First Allocation - Comparable

A Comparable is a reference used to forecast another reference for buying or for first allocation.

In order to have the most accurate first allocation, a forecast is needed, but in most cases there is no historical sales data as they are new references, so we need to find other references that will help us guess future sales and stock needs of the new reference.


The "quality" of these comparable items is very important, and therefore, they must be revised and adjusted to improve the forecast that will be calculated.

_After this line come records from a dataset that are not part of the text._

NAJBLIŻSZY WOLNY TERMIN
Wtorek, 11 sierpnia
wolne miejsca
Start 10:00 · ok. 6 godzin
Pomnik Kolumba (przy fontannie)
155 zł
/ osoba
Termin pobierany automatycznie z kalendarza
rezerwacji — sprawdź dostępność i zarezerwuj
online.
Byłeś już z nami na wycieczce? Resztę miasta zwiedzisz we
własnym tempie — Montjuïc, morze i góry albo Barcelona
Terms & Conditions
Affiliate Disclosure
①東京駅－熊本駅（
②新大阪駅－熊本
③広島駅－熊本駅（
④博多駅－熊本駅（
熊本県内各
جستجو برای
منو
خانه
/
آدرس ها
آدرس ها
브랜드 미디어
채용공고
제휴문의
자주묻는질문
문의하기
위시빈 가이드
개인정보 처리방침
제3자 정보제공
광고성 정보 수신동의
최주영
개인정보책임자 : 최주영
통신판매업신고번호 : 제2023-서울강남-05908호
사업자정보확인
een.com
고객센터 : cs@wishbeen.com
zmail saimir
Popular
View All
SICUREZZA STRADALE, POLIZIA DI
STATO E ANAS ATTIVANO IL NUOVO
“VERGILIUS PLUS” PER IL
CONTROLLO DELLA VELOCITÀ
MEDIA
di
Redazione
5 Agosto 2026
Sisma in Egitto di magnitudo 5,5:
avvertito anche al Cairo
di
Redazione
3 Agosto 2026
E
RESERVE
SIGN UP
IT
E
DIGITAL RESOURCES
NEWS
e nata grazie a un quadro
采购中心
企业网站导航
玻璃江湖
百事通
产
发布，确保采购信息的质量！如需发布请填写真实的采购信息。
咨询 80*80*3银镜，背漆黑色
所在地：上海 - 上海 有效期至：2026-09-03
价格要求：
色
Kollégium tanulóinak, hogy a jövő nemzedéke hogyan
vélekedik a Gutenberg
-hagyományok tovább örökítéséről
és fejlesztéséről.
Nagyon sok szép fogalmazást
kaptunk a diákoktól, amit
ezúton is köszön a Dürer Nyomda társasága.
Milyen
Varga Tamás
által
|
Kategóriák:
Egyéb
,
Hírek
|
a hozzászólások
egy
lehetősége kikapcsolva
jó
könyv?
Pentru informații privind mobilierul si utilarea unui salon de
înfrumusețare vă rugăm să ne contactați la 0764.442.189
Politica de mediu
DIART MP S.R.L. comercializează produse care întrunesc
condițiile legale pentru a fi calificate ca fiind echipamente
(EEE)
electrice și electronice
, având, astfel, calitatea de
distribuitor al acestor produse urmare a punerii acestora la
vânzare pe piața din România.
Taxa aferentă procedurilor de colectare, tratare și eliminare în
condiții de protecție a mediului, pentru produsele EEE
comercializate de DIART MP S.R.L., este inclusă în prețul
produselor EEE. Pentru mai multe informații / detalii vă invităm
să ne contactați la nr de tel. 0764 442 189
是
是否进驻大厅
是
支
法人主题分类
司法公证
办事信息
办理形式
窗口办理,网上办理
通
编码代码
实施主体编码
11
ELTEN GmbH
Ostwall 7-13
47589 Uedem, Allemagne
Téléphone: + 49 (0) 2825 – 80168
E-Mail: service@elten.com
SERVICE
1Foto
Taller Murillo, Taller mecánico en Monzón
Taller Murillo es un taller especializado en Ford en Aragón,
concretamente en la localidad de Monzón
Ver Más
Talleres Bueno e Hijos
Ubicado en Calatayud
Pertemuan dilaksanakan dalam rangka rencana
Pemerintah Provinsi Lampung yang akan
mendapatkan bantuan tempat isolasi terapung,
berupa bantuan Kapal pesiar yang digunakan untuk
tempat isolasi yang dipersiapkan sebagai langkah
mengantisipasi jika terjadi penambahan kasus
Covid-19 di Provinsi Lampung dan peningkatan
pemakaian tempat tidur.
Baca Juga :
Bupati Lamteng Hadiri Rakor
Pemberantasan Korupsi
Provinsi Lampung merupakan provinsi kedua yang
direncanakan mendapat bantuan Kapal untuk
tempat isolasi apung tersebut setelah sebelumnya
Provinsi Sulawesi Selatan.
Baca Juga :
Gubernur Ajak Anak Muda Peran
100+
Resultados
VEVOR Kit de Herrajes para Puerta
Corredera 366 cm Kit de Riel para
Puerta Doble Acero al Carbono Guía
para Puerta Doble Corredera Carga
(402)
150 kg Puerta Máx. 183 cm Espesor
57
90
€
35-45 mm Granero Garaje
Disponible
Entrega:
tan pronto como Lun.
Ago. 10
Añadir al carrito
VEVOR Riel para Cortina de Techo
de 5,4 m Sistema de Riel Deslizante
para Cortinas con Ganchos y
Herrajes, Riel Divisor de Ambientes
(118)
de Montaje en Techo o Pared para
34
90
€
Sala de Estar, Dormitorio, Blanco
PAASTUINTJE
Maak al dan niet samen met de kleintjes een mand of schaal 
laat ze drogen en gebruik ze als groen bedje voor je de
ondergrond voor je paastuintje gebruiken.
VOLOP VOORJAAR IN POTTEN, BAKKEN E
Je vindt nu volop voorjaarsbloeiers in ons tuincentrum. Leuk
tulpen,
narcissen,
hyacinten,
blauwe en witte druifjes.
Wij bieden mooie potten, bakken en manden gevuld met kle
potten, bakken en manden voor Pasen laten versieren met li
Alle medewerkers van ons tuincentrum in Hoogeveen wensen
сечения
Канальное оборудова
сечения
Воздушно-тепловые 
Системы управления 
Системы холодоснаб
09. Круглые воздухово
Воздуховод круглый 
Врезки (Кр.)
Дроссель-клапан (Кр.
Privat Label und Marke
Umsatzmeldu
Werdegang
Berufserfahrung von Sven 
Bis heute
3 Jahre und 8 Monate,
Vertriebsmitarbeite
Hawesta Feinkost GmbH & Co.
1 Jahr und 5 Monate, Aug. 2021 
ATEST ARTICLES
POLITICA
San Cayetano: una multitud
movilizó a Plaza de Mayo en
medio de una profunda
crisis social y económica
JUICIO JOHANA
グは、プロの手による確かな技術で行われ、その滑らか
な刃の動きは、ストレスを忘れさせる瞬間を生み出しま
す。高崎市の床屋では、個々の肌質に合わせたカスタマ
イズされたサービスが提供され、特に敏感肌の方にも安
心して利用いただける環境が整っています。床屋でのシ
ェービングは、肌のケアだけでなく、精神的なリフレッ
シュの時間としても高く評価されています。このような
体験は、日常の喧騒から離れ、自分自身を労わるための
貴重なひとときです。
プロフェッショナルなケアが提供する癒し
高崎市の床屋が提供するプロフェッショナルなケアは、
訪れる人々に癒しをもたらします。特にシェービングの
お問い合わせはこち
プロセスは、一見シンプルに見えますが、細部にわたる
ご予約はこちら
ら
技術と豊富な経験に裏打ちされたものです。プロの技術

Criteria to assign comparables


The comparable proposal is made with data criteria (colour, price, name, etc.) that, together with the buyer’s knowledge, will improve the result and the forecast. Following, we will detail how an automatic proposal is made by Nextail’s algorithm:


  1. Definition of product features: Name, style, price (range), family, gender and season are considered standard features by Nextail but other categories from the product master could be used.
  2. Creation of comparability matrix: the algorithm assigns values for all products that present those similar features.
  3. Calculation of comparability coefficients:  the comparability coefficient of each product is based on the features it shares with the product to be assigned as its comparable. The more features they share between them, the higher the coefficient will be.
  4. Creation of comparable categories: every product will be assigned a comparable category containing the products with the highest comparability coefficients made in the previous step. The number of items assigned to every comparable category is customizable and ranges from 0 to 100.


The forecast will be calculated whether by the first X weeks of sales (of comparables) or by the 3 best weeks of sales (of comparables).